Un amico mi chiede: “Perché secondo te questa scelta di terminare il corteo proprio qui al Colosseo?”
Io credo che non sia un fatto casuale. Queste rovine sono la dimostrazione che anche gli imperi più potenti possono crollare rovinosamente. Inoltre questo è anche uno dei luoghi del martirio dei primi cristiani, allora donne e uomini pacifisti e nonviolenti, sostenitori di un’umanità nuova, che vivevano con coerenza nelle loro comunità dove i giovani rifiutavano di arruolarsi nelle legioni imperiali, dove non si onorava l’imperatore come un dio in Terra e dove “chi aveva proprietà e ricchezze le vendeva e ne faceva parte a tutti (e a tutte) secondo i bisogni di ciascuno”.

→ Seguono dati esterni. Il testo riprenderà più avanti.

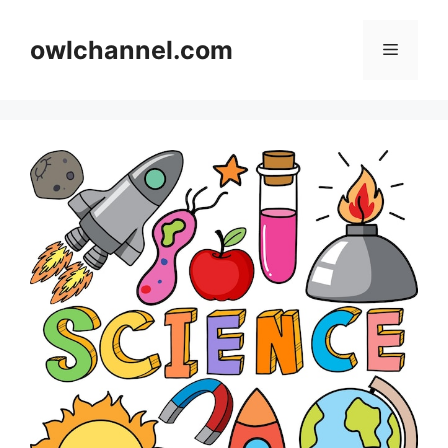
Skip
to
owlchannel.com
Menu
content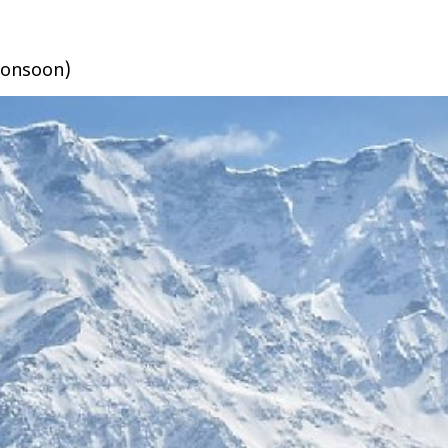
 monsoon)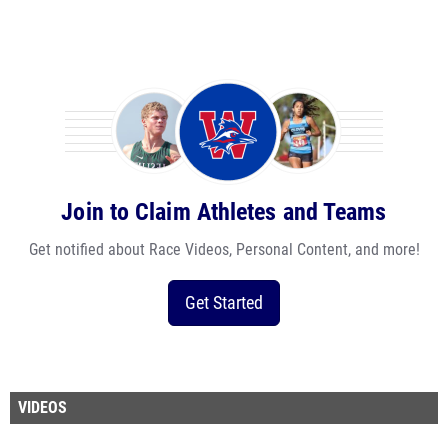
Join to Claim Athletes and Teams
Get notified about Race Videos, Personal Content, and more!
Get Started
VIDEOS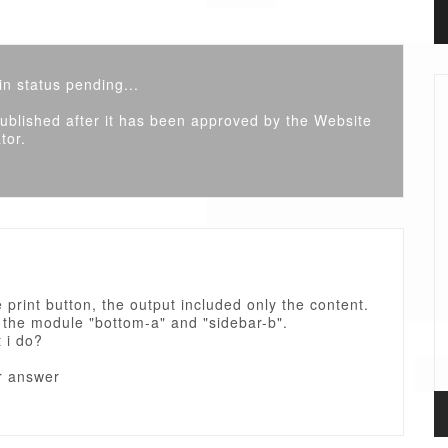
n status pending...
 published after it has been approved by the Website
tor.
he print button, the output included only the content.
 the module "bottom-a" and "sidebar-b".
 i do?
r answer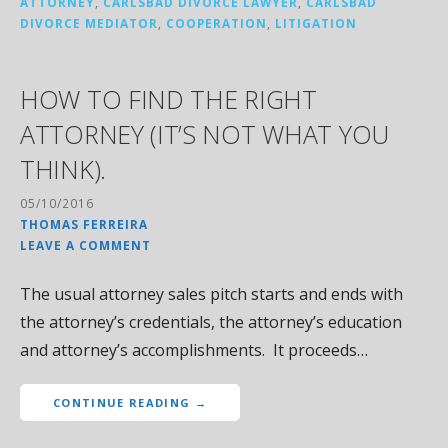
ATTORNEY
,
CARLSBAD DIVORCE LAWYER
,
CARLSBAD
DIVORCE MEDIATOR
,
COOPERATION
,
LITIGATION
HOW TO FIND THE RIGHT
ATTORNEY (IT’S NOT WHAT YOU
THINK).
05/10/2016
THOMAS FERREIRA
LEAVE A COMMENT
The usual attorney sales pitch starts and ends with
the attorney’s credentials, the attorney’s education
and attorney’s accomplishments. It proceeds…
CONTINUE READING →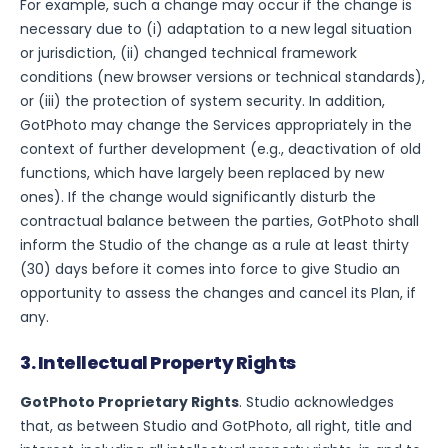
For example, such a change may occur if the change is
necessary due to (i) adaptation to a new legal situation
or jurisdiction, (ii) changed technical framework
conditions (new browser versions or technical standards),
or (iii) the protection of system security. In addition,
GotPhoto may change the Services appropriately in the
context of further development (e.g., deactivation of old
functions, which have largely been replaced by new
ones). If the change would significantly disturb the
contractual balance between the parties, GotPhoto shall
inform the Studio of the change as a rule at least thirty
(30) days before it comes into force to give Studio an
opportunity to assess the changes and cancel its Plan, if
any.
3. Intellectual Property Rights
GotPhoto Proprietary Rights
. Studio acknowledges
that, as between Studio and GotPhoto, all right, title and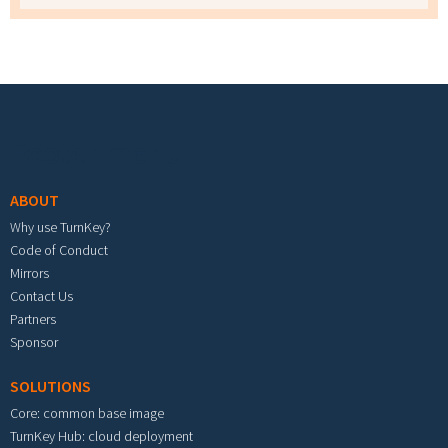
Footer menu
ABOUT
Why use TurnKey?
Code of Conduct
Mirrors
Contact Us
Partners
Sponsor
SOLUTIONS
Core: common base image
TurnKey Hub: cloud deployment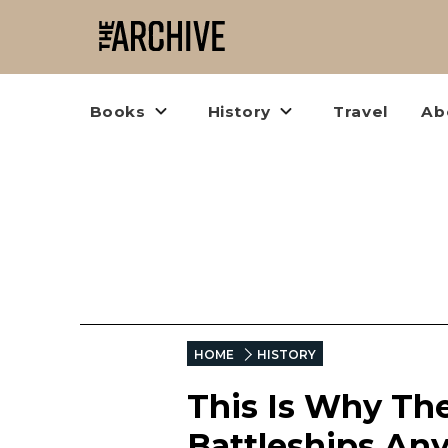
Books
History
Travel
Ab
HOME
HISTORY
This Is Why The
Battleships An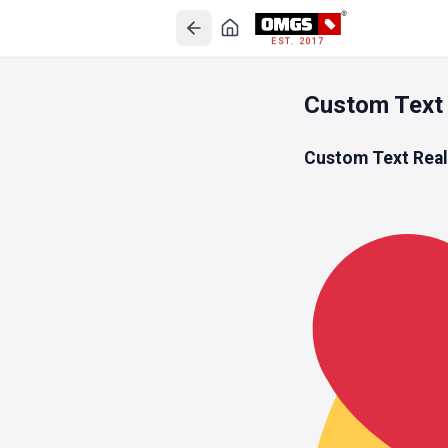
EST. 2017
Custom Text 
Custom Text Rea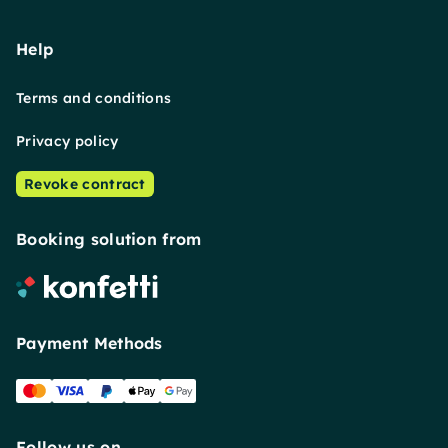
Help
Terms and conditions
Privacy policy
Revoke contract
Booking solution from
Payment Methods
Follow us on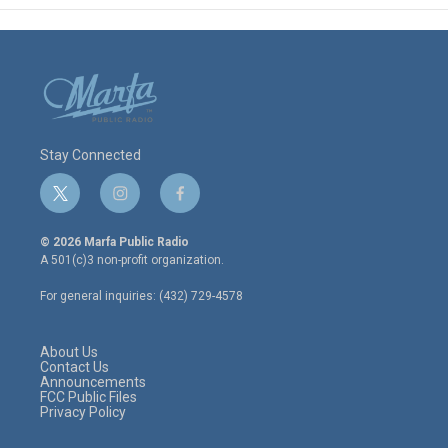
Stay Connected
t
i
f
w
n
a
i
s
c
© 2026 Marfa Public Radio
t
t
e
A 501(c)3 non-profit organization.
t
a
b
e
g
o
For general inquiries: (432) 729-4578
r
r
o
a
k
m
About Us
Contact Us
Announcements
FCC Public Files
Privacy Policy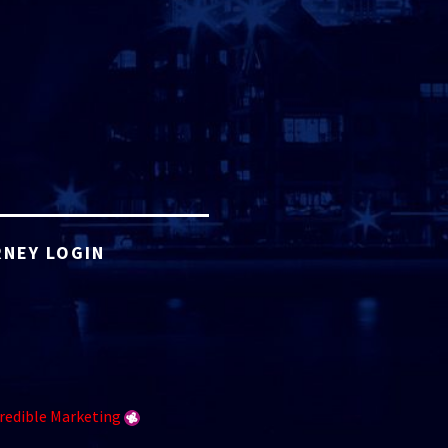
NEY LOGIN
redible Marketing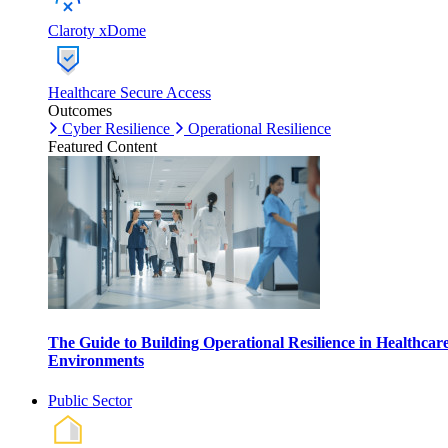
Claroty xDome
Healthcare Secure Access
Outcomes
Cyber Resilience
Operational Resilience
Featured Content
The Guide to Building Operational Resilience in Healthcar
Environments
Public Sector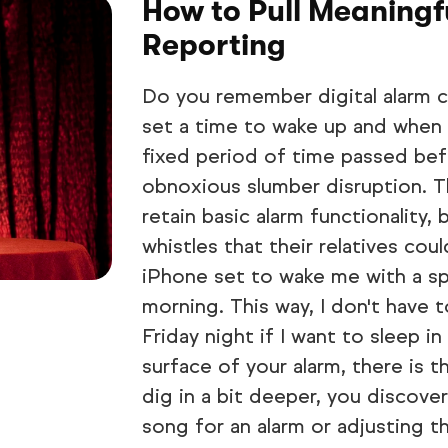
How to Pull Meaning
Reporting
Do you remember digital alarm c
set a time to wake up and when t
fixed period of time passed bef
obnoxious slumber disruption. T
retain basic alarm functionality, 
whistles that their relatives co
iPhone set to wake me with a s
morning. This way, I don't have
Friday night if I want to sleep 
surface of your alarm, there is t
dig in a bit deeper, you discover 
song for an alarm or adjusting t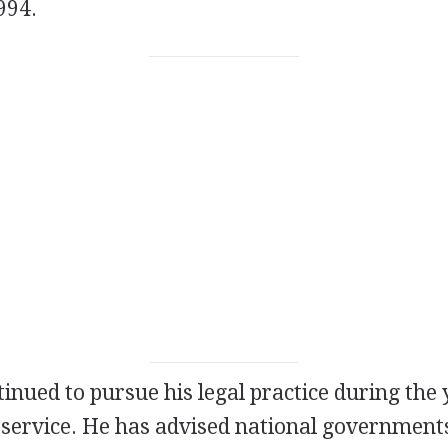
994.
inued to pursue his legal practice during the 
 service. He has advised national government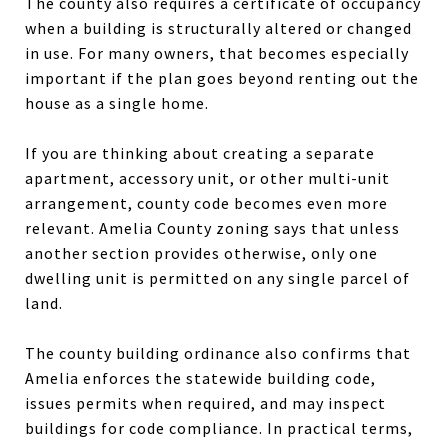
The county also requires a certificate of occupancy
when a building is structurally altered or changed
in use. For many owners, that becomes especially
important if the plan goes beyond renting out the
house as a single home.
If you are thinking about creating a separate
apartment, accessory unit, or other multi-unit
arrangement, county code becomes even more
relevant. Amelia County zoning says that unless
another section provides otherwise, only one
dwelling unit is permitted on any single parcel of
land.
The county building ordinance also confirms that
Amelia enforces the statewide building code,
issues permits when required, and may inspect
buildings for code compliance. In practical terms,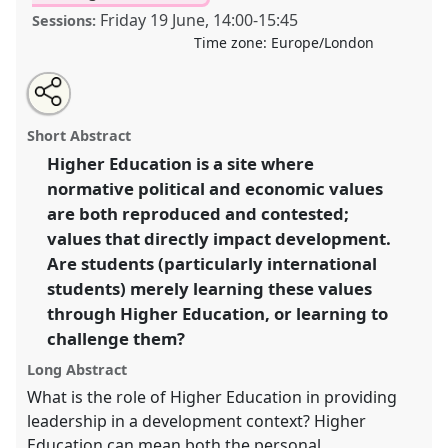
Friday 19 June
,
14:00
-
15:45
Sessions:
Time zone:
Europe/London
Share
Share
Tweet
Open
the
about
an
Is Higher Education for Development Producing the
this
panel
this
email
page
panel
with
Right Kind of Leaders?.
Panel
P17
at conference
panel
Short Abstract
on
this
DSA2020: New Leadership for Global Challenges.
facebook
panel
link
Higher Education is a site where
normative political and economic values
https://
nomadit
.co.uk/conference/dsa2020/p/8928
are both reproduced and contested;
values that directly impact development.
show
Are students (particularly international
in
students) merely learning these values
the
through Higher Education, or learning to
panel
challenge them?
explorer
Long Abstract
What is the role of Higher Education in providing
leadership in a development context? Higher
Education can mean both the personal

Noi oggi ricordiamo agli indifferenti, ai depressi, ai cinici, a chi ormai si è arreso all’idea che la guerra sia inevitabile che sono le donne e gli uomini che fanno la Storia.
Intanto migliaia e migliaia di persone arrivano al Colosseo. Una massa variopinta da cui distinguo chiaramente le bandiere rosse della CGIL, quelle tricolori dell’Anpi, quelle di Rifondazione Comunista, dell’Alleanza Verdi-Sinistra Italiana, del Movimento 5 Stelle e della Rete degli Studenti Medi. Vedo arrivare la lunga e gigantesca bandiera palestinese e quella arcobaleno della pace, sostenute da decine e decine di persone di ogni età.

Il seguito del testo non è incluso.